● MATERIAL FOR THIS TASK:
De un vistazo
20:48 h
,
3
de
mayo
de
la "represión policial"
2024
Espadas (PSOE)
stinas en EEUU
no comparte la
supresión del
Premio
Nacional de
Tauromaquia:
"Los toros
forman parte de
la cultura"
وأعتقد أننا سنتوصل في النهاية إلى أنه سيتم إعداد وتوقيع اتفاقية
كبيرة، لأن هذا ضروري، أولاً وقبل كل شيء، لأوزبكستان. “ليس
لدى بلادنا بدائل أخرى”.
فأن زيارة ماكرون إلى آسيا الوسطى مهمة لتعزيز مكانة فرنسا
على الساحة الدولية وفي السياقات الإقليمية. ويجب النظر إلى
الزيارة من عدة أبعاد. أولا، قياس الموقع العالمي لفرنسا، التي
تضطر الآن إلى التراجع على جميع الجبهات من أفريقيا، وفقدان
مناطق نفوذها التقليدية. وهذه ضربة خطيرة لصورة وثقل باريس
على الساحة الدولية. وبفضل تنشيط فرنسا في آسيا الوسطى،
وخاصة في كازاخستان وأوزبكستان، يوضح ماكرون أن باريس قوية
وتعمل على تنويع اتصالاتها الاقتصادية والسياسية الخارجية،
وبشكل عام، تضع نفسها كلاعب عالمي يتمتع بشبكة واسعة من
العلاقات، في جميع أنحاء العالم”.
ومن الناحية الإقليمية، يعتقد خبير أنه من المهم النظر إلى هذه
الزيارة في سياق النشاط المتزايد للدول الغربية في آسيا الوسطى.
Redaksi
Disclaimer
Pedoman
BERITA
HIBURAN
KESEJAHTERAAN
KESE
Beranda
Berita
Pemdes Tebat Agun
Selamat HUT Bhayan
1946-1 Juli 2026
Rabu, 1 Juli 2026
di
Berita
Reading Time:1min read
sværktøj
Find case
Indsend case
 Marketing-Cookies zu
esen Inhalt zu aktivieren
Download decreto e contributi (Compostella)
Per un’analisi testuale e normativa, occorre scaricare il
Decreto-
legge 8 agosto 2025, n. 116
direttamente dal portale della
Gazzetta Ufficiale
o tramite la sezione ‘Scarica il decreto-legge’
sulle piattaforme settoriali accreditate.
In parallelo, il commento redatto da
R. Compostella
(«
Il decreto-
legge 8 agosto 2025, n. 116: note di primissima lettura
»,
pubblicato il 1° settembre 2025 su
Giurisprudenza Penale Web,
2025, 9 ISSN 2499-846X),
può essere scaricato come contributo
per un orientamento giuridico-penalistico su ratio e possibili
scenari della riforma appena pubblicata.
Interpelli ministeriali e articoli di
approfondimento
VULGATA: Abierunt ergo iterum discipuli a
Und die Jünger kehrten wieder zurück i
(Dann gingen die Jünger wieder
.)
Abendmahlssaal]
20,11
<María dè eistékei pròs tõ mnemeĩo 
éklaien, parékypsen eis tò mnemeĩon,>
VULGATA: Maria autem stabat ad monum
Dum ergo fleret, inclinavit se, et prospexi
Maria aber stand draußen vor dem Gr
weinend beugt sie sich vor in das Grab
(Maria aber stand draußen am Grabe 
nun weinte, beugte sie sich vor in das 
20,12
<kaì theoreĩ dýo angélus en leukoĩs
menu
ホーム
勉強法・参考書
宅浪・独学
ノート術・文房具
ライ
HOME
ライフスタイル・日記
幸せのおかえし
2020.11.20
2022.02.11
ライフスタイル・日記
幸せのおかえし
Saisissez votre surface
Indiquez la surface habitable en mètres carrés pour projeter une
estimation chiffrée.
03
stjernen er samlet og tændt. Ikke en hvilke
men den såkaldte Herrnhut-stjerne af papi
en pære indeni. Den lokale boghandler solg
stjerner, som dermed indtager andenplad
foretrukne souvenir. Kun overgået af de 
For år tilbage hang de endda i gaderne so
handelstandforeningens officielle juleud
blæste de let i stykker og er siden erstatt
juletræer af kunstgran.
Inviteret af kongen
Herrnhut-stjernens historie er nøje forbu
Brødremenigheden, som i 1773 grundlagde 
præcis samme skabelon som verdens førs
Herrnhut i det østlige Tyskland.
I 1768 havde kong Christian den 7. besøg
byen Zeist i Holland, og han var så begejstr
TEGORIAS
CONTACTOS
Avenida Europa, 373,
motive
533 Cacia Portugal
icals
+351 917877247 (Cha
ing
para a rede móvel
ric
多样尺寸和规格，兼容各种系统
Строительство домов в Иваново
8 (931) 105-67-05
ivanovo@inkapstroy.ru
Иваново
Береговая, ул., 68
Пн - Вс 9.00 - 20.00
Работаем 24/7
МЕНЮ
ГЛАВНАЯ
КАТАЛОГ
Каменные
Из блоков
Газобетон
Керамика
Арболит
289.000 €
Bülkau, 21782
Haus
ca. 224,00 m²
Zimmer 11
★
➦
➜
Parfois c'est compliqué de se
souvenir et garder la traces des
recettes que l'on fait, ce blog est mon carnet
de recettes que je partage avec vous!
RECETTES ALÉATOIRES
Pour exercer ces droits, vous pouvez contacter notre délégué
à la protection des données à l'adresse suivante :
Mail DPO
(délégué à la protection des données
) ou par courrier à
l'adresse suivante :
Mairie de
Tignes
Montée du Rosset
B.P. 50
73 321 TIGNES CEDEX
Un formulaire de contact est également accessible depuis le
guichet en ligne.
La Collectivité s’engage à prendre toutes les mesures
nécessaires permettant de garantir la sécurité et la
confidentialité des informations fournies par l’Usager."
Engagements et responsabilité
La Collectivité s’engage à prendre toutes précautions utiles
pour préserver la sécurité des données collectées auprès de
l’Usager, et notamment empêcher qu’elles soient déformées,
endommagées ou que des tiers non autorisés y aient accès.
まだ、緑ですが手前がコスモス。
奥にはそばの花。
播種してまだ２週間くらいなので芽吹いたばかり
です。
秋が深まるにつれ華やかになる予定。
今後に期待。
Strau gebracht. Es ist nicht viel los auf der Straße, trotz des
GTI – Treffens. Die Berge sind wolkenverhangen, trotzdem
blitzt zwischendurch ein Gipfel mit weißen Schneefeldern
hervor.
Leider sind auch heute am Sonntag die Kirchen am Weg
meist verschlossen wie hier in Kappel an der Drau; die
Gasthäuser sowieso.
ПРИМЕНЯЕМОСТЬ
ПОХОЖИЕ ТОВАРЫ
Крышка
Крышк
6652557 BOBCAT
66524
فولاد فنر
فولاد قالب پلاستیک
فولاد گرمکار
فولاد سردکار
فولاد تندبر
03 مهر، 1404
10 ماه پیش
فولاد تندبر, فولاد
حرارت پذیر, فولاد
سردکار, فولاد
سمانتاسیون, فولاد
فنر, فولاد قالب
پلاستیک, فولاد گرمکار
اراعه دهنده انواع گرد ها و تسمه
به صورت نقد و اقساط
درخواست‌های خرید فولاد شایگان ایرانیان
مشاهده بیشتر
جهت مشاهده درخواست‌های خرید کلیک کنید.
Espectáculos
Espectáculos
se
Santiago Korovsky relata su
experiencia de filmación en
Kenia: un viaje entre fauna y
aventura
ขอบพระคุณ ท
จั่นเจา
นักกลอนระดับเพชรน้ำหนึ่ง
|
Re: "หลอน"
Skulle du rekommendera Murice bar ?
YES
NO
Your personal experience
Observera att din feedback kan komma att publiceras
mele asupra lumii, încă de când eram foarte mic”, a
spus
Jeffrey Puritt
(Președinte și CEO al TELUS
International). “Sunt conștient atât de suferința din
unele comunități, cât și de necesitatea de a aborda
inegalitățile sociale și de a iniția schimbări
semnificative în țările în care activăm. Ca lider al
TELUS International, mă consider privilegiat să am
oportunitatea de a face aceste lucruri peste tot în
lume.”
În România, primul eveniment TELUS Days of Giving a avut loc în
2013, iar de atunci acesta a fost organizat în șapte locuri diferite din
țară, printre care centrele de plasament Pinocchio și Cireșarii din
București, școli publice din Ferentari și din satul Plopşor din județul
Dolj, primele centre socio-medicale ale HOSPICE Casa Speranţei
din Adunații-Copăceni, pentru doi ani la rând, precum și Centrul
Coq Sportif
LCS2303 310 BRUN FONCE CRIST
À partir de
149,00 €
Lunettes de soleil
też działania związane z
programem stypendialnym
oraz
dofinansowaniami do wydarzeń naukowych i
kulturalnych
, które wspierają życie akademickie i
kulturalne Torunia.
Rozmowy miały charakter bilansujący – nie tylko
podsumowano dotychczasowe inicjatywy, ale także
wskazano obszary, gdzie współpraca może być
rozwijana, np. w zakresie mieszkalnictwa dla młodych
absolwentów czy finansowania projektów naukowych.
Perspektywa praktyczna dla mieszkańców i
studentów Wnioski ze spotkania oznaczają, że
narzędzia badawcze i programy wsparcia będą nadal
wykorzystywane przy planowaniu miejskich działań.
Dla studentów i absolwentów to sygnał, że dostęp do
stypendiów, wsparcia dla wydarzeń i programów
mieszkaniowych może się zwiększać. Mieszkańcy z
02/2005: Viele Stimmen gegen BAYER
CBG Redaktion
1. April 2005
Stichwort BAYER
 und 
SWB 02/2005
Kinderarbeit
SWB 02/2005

● WHAT YOU NEED TO DO: The answer must be every line from the records above that contains the word "toutes", copied in full.

● OUTPUT FOR THIS EXERCISE:
La Collectivité s’engage à prendre toutes les mesures
La Collectivité s’engage à prendre toutes précautions utiles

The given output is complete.